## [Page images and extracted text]
---*---
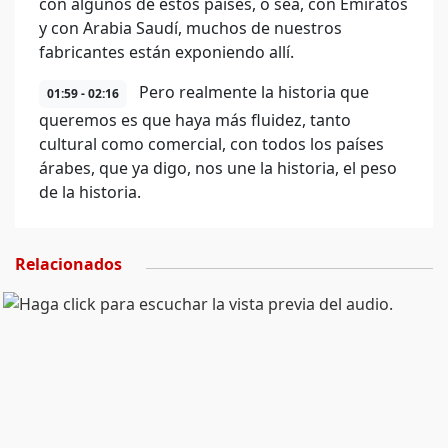
con algunos de estos países, o sea, con Emiratos
y con Arabia Saudí, muchos de nuestros
fabricantes están exponiendo allí.
Pero realmente la historia que
01:59 - 02:16
queremos es que haya más fluidez, tanto
cultural como comercial, con todos los países
árabes, que ya digo, nos une la historia, el peso
de la historia.
Relacionados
---*---
## [HOW TO COMPLETE THIS TASK]
List every line above that holds the word "países".

## [ANSWER AREA]
con algunos de estos países, o sea, con Emiratos
cultural como comercial, con todos los países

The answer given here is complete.